Problem: Everything works fine until I hit the string value with a special character - I seem to be unable to correctly encode the directory name to satisfy the FTP server.

Code example below

  • uses the "special" character é as an example
  • uses WinSCP as an external application for ftps comms
  • does not display all the code needed to configure the _winscp process.
  • sends commands to exex WinSCP, recording the standardinput process
  • for simplicity, it does not receive information from the database, but instead just declares a string (but I did .Equals to confirm that the value from the database matches the declared string)
  • makes three attempts to set the current directory on the FTP server using different string encodings - all of which do not work
  • trying to set a directory using a string created from a byte array manually, which works
Process _winscp = new Process(); byte[] buffer; string nameFromString = "Sinéad O'Connor"; _winscp.StandardInput.WriteLine("cd \"" + nameFromString + "\""); buffer = Encoding.UTF8.GetBytes(nameFromString); _winscp.StandardInput.WriteLine("cd \"" + Encoding.UTF8.GetString(buffer) + "\""); buffer = Encoding.ASCII.GetBytes(nameFromString); _winscp.StandardInput.WriteLine("cd \"" + Encoding.ASCII.GetString(buffer) + "\""); byte[] nameFromBytes = new byte[] { 83, 105, 110, 130, 97, 100, 32, 79, 39, 67, 111, 110, 110, 111, 114 }; _winscp.StandardInput.WriteLine("cd \"" + Encoding.Default.GetString(nameFromBytes) + "\""); 

UTF8 encoding changes é to 101 (decimal), but I don’t like the FTP server.

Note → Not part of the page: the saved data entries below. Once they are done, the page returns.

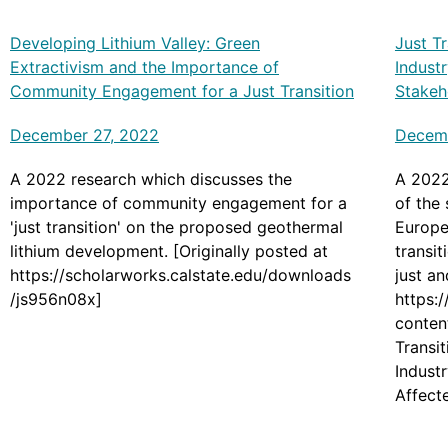
Developing Lithium Valley: Green
Just T
Extractivism and the Importance of
Industr
Community Engagement for a Just Transition
Stakeh
December 27, 2022
Decem
A 2022 research which discusses the
A 2022
importance of community engagement for a
of the 
'just transition' on the proposed geothermal
Europea
lithium development. [Originally posted at
transit
https://scholarworks.calstate.edu/downloads
just an
/js956n08x]
https:
conten
Transi
Indust
Affect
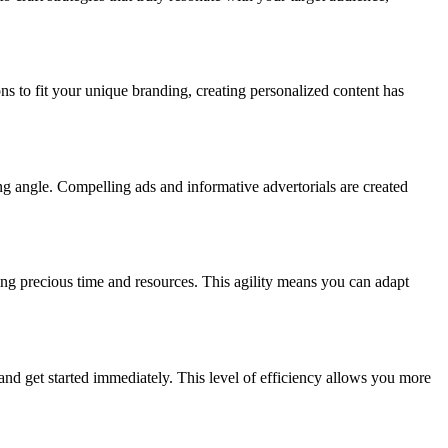
ns to fit your unique branding, creating personalized content has
ng angle. Compelling ads and informative advertorials are created
ng precious time and resources. This agility means you can adapt
and get started immediately. This level of efficiency allows you more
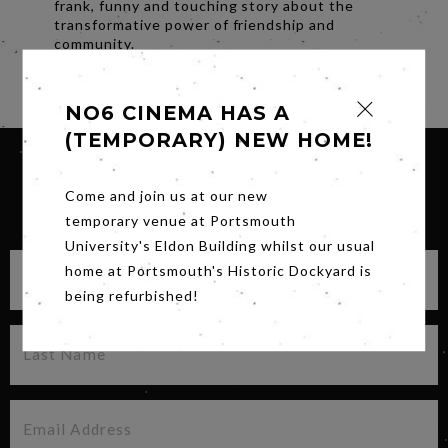
frank, funny and touching story about the
transformative power of friendship and
community.
Share
NO6 CINEMA HAS A
(TEMPORARY) NEW HOME!
Come and join us at our new
SIGN UP FOR OUR NEWSLETTER
temporary venue at Portsmouth
University's Eldon Building whilst our usual
home at Portsmouth's Historic Dockyard is
being refurbished!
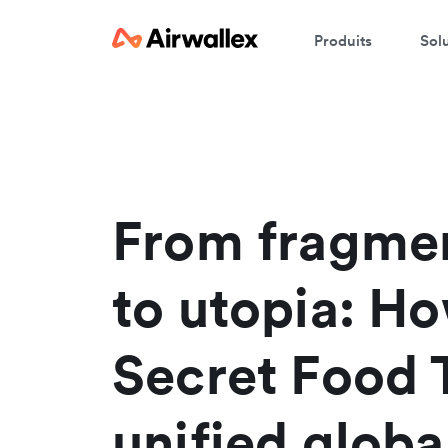
Produits
Sol
From fragme
to utopia: H
Secret Food 
unified globa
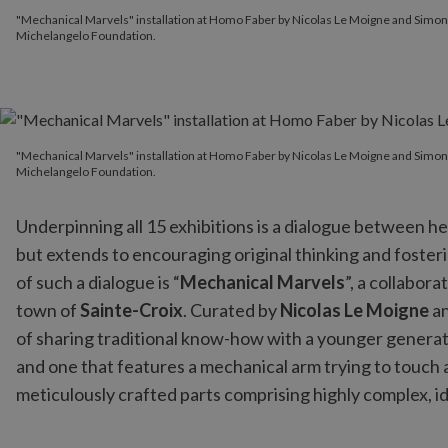
"Mechanical Marvels" installation at Homo Faber by Nicolas Le
"Mechanical Marvels" installation at Homo Faber by Nicolas Le Moigne and Simo
Michelangelo Foundation.
"Mechanical Marvels" installation at Homo Faber by Nicolas Le
"Mechanical Marvels" installation at Homo Faber by Nicolas Le Moigne and Simo
Michelangelo Foundation.
Underpinning all 15 exhibitions is a dialogue between he
but extends to encouraging original thinking and foster
of such a dialogue is “
Mechanical Marvels
”, a collabo
town of
Sainte-Croix
. Curated by
Nicolas Le Moigne
a
of sharing traditional know-how with a younger generati
and one that features a mechanical arm trying to touch a
meticulously crafted parts comprising highly complex, 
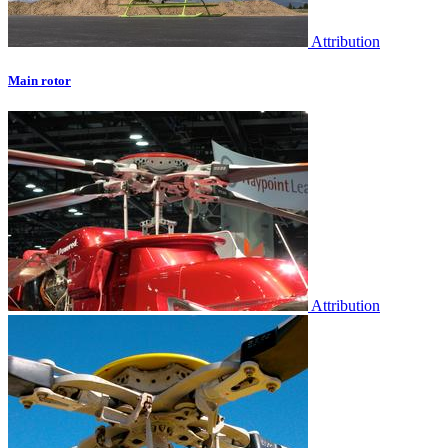
Attribution
Main rotor
Attribution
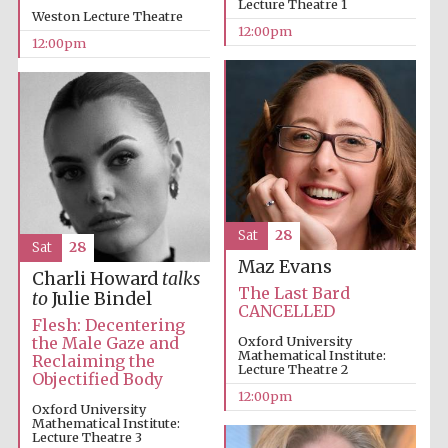
Lecture Theatre 1
Weston Lecture Theatre
12:00pm
12:00pm
Founded 1884
Sat
28
Sat
28
Maz Evans
Charli Howard
talks
The Last Bard
to
Julie Bindel
CANCELLED
Flesh: Decentering
the Male Gaze and
Oxford University
Mathematical Institute:
Reclaiming the
Lecture Theatre 2
Objectified Body
12:00pm
Oxford University
Mathematical Institute:
Festival digital
strategy & web
Lecture Theatre 3
design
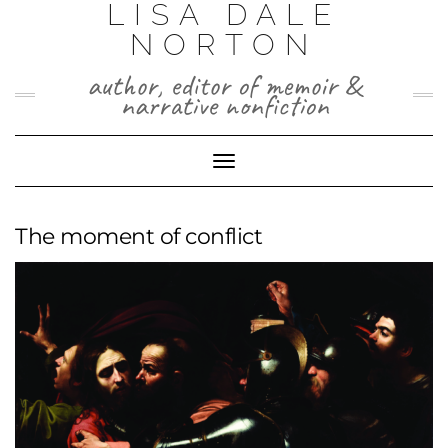
LISA DALE
Skip
to
NORTON
content
author, editor of memoir &
narrative nonfiction
Toggle
Navigation
The moment of conflict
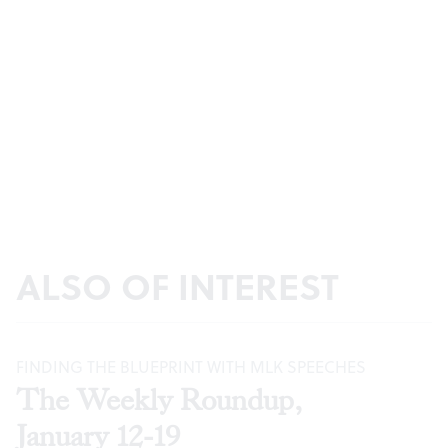
ALSO OF INTEREST
FINDING THE BLUEPRINT WITH MLK SPEECHES
The Weekly Roundup,
January 12-19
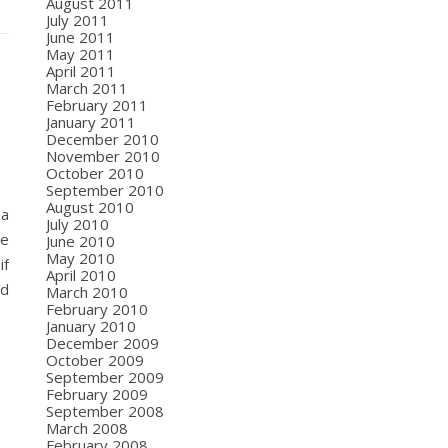
August 2011
July 2011
June 2011
May 2011
April 2011
March 2011
February 2011
January 2011
December 2010
November 2010
October 2010
September 2010
August 2010
 a
July 2010
ve
June 2010
May 2010
if
April 2010
od
March 2010
February 2010
January 2010
December 2009
October 2009
September 2009
February 2009
September 2008
March 2008
February 2008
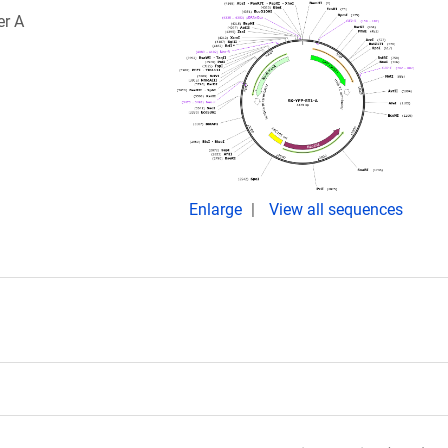
er A
Enlarge
View all sequences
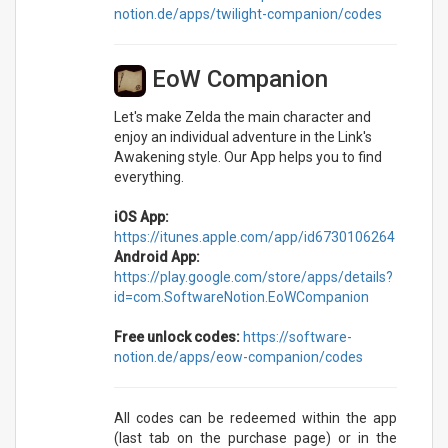
notion.de/apps/twilight-companion/codes
EoW Companion
Let's make Zelda the main character and
enjoy an individual adventure in the Link's
Awakening style. Our App helps you to find
everything.
iOS App:
https://itunes.apple.com/app/id6730106264
Android App:
https://play.google.com/store/apps/details?
id=com.SoftwareNotion.EoWCompanion
Free unlock codes:
https://software-
notion.de/apps/eow-companion/codes
All codes can be redeemed within the app
(last tab on the purchase page) or in the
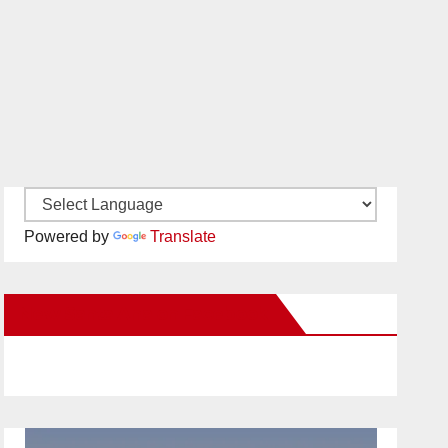
Powered by
Translate
New Santa Ana on Facebook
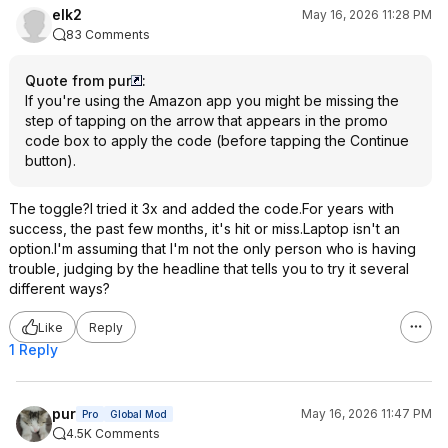
elk2
May 16, 2026 11:28 PM
83 Comments
Quote from pur
:
If you're using the Amazon app you might be missing the
step of tapping on the arrow that appears in the promo
code box to apply the code (before tapping the Continue
button).
The toggle?I tried it 3x and added the code.For years with
success, the past few months, it's hit or miss.Laptop isn't an
option.I'm assuming that I'm not the only person who is having
trouble, judging by the headline that tells you to try it several
different ways?
Like
Reply
1 Reply
pur
May 16, 2026 11:47 PM
Pro
Global Mod
4.5K Comments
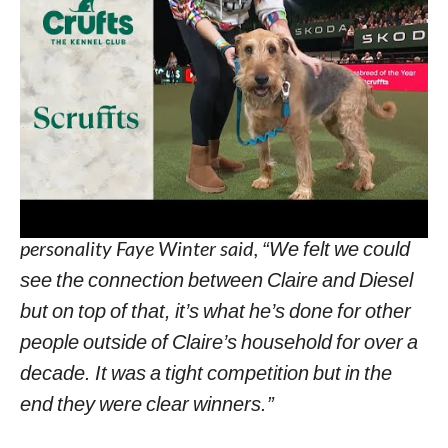
finger and he is my world,”
the proud owner
added.
For the competition’s winner, the judges were
looking for qualities such as health, good
character, and temperament.
One of the Scruffts competition’s judges, TV
personality Faye Winter said,
“We felt we could
see the connection between Claire and Diesel
but on top of that, it’s what he’s done for other
people outside of Claire’s household for over a
decade. It was a tight competition but in the
end they were clear winners.”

ASCII encoding changes from é to 63 (decimal), but I don't like the FTP server.

When I represent é as the value 130 (decimal), the FTP server is happy, except that I cannot find a method that will do this for me (I had to manually configure the string from explicit bytes).

Does anyone know what to do with my string in order to encode é as 130 and make the FTP server happy and finally bring me up to level 1 by the developer explaining the only thing the developer needs to understand?

+6
c # character-encoding ftps
source share
2 answers

130 is not ASCII (ASCII - only 7 bits - see the Encoding.ASCII documentation - so it hits "é" in the normal "?" Because it has nothing better to do). UTF-8 actually encodes a character in two bytes (decimal: 195 and 169), but retains the code point.

Use the code page explicitly, for example Latin (CP 1252) - you need to map any other side. As shown below, the output does not have "130", so ... not the required encoding :-) But the same thing: use the encoding for a specific code page.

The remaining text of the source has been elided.